C’è subito una sorpresa: Antonio ritratta tutto: la confessione gli è stata estorta, dice. Adesso racconta:
– Quando gli chiesi i soldi mi malmenò con pugni e calci e mi disse: “Io faccio a te ciò che ho fatto ad altri, vattene via, non ti voglio pagare!”. Allora io reagii vibrando al padrone un colpo di scure alla testa… eravamo davanti alla porta di casa e c’era anche la moglie… potevano essere le otto di sera. Quando cadde a terra la moglie lo prese, lo spogliò e lo mise a letto.
– Perché la moglie invece di chiamare subito aiuto avrebbe portato il marito a letto? – gli chiede il Presidente.
– Per aggravare la mia posizione…
È una ricostruzione fantasiosa perché urta contro la logica ed il buon senso ed è smentita da elementi generici e specifici acquisiti al processo. Innanzi tutto è impossibile che Antonio possa essere riuscito a colpire Michele Fontana nelle circostanze che ha descritto perché non appena avesse fatto atto di prendere la scure ne sarebbe stato impedito da Fontana e dalla moglie, che per essere giovani forti e robusti facilmente avrebbero accoppato il loro garzoncello diciassettenne. E poi, si può mai concepire che una moglie, nel vedere il marito cadere a terra mortalmente ferito, abbia avuto da sola la forza ed il coraggio di sollevarlo e trasportarlo nell’interno dell’abitazione e per giunta abbia pensato a spogliarlo ed adagiarlo sul letto al solo scopo di aggravare la posizione dell’imputato?
Ma a parte queste considerazioni logiche, ci sono degli elementi certi ed inoppugnabili a dimostrare che non può essere come ha detto Antonio: nessuna traccia di sangue fu rinvenuta davanti alla porta di casa, quindi il ferimento non potette avvenire colà. Inoltre c’è la testimonianza di un vicino di casa, il primo ad arrivare sul posto, il quale afferma di essere arrivato alle 22,30 e di avere trovato Michele che spirò proprio in quel momento e se dalla perizia risulta che la morte avvenne subito dopo il ferimento, ne consegue che il ferimento avvenne dopo le 22,00 e non due ore prima.

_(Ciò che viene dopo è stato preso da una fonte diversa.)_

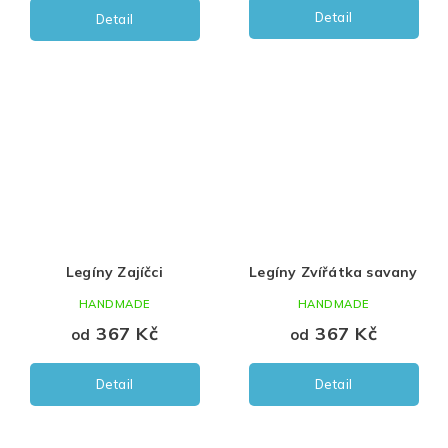
Detail
Detail
Legíny Zajíčci
Legíny Zvířátka savany
HANDMADE
HANDMADE
367 Kč
367 Kč
od
od
Detail
Detail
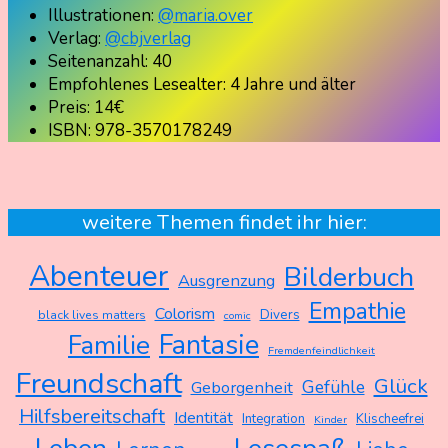
Illustrationen:
@maria.over
Verlag:
@cbjverlag
Seitenanzahl: 40
Empfohlenes Lesealter: 4 Jahre und älter
Preis: 14€
ISBN: 978-3570178249
weitere Themen findet ihr hier:
Abenteuer
Bilderbuch
Ausgrenzung
Empathie
Colorism
Divers
black lives matters
comic
Fantasie
Familie
Fremdenfeindlichkeit
Freundschaft
Glück
Gefühle
Geborgenheit
Hilfsbereitschaft
Identität
Integration
Klischeefrei
Kinder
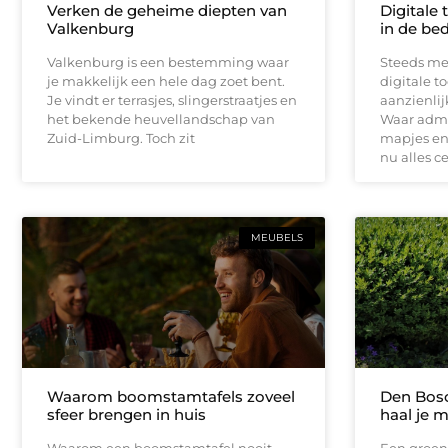
Verken de geheime diepten van
Digitale 
Valkenburg
in de bed
Valkenburg is een bestemming waar
Steeds me
je makkelijk een hele dag zoet bent.
digitale t
Je vindt er terrasjes, slingerstraatjes en
aanzienli
het bekende heuvellandschap van
Waar admin
Zuid-Limburg. Toch zit
mapjes en 
nu alles c
MEUBELS
Waarom boomstamtafels zoveel
Den Bosc
sfeer brengen in huis
haal je m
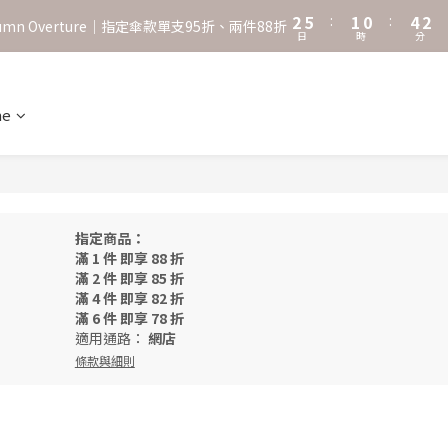
3
6
2
1
5
3
2
5
:
1
0
:
4
2
˖⋆꙳𝜗𝜚꙳. Shefa 沃野棕4款 全新上市˖⋆꙳𝜗𝜚꙳
utumn Overture｜指定傘款單支95折、兩件88折
日
時
分
1
4
0
3
1
0
3
2
0
‧⁺ ⊹˚. 台灣地區任選兩支傘免運 ⁺ ⊹˚.
2
1
1
0
ne
˖⋆꙳𝜗𝜚꙳. Shefa 沃野棕4款 全新上市˖⋆꙳𝜗𝜚꙳
0
指定商品：
滿 1 件 即享 88 折
滿 2 件 即享 85 折
滿 4 件 即享 82 折
滿 6 件 即享 78 折
適用通路：
網店
條款與細則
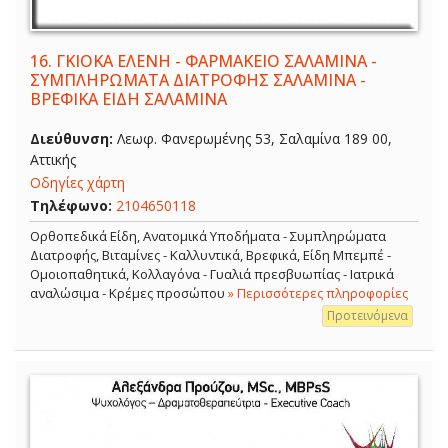
16.
ΓΚΙΟΚΑ ΕΛΕΝΗ - ΦΑΡΜΑΚΕΙΟ ΣΑΛΑΜΙΝΑ -
ΣΥΜΠΛΗΡΩΜΑΤΑ ΔΙΑΤΡΟΦΗΣ ΣΑΛΑΜΙΝΑ -
ΒΡΕΦΙΚΑ ΕΙΔΗ ΣΑΛΑΜΙΝΑ
Διεύθυνση:
Λεωφ. Φανερωμένης 53, Σαλαμίνα 189 00,
Αττικής
Οδηγίες χάρτη
Τηλέφωνο:
2104650118
Ορθοπεδικά Είδη, Ανατομικά Υποδήματα - Συμπληρώματα
Διατροφής, Βιταμίνες - Καλλυντικά, Βρεφικά, Είδη Μπεμπέ -
Ομοιοπαθητικά, Κολλαγόνα - Γυαλιά πρεσβυωπίας - Ιατρικά
αναλώσιμα - Κρέμες προσώπου
» Περισσότερες πληροφορίες
Προτεινόμενα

Poi l’ultima e decisiva prova: il colpo di scure poté essere stato inferto solo mentre Michele era steso sul letto e non in piedi, innanzitutto perché solo sul letto fu rivenuto del sangue e poi perché è risaputo che quando si colpisce con la scure una persona che ci sta di fronte in piedi, la lesione è sempre verticale o trasversale, mentre la lesione riportata in fronte dal povero Fontana è in senso orizzontale, il che dimostra ancora meglio che fu colpito mentre era immerso nel sonno.
Antonio Bertolone ha il proprio destino segnato.
La Corte, però, non rinviene gli elementi per contestare all’imputato le aggravanti richieste: la futilità dei motivi deve essere subiettiva e rapportarsi alla mentalità ed alla educazione dell’agente. Ora, se questi è un contadino vissuto sempre in mezzo ai boschi e che prestava la sua opera per lire 12,50 al mese, il rifiuto del pagamento di 10 lire è stato per lui un motivo più che proporzionato a determinarlo ad uccidere. Non sussistono le aggravanti dei futili motivi e della crudeltà perché non risulta che il Bertolone abbia adoperato sevizie od abbia agito con crudeltà, non potendosi comprendere in queste ipotesi la gravità del delitto, la quale deve avere il suo peso nella misura della pena affidata al prudente arbitrio del giudice.
25 anni di reclusione, di cui 5 condonati. Totale 20 anni, più pene accessorie.[1]
[1] ASCZ, Sezione di Lamezia Terme, Sentenze della Corte d’Assise di Cosenza.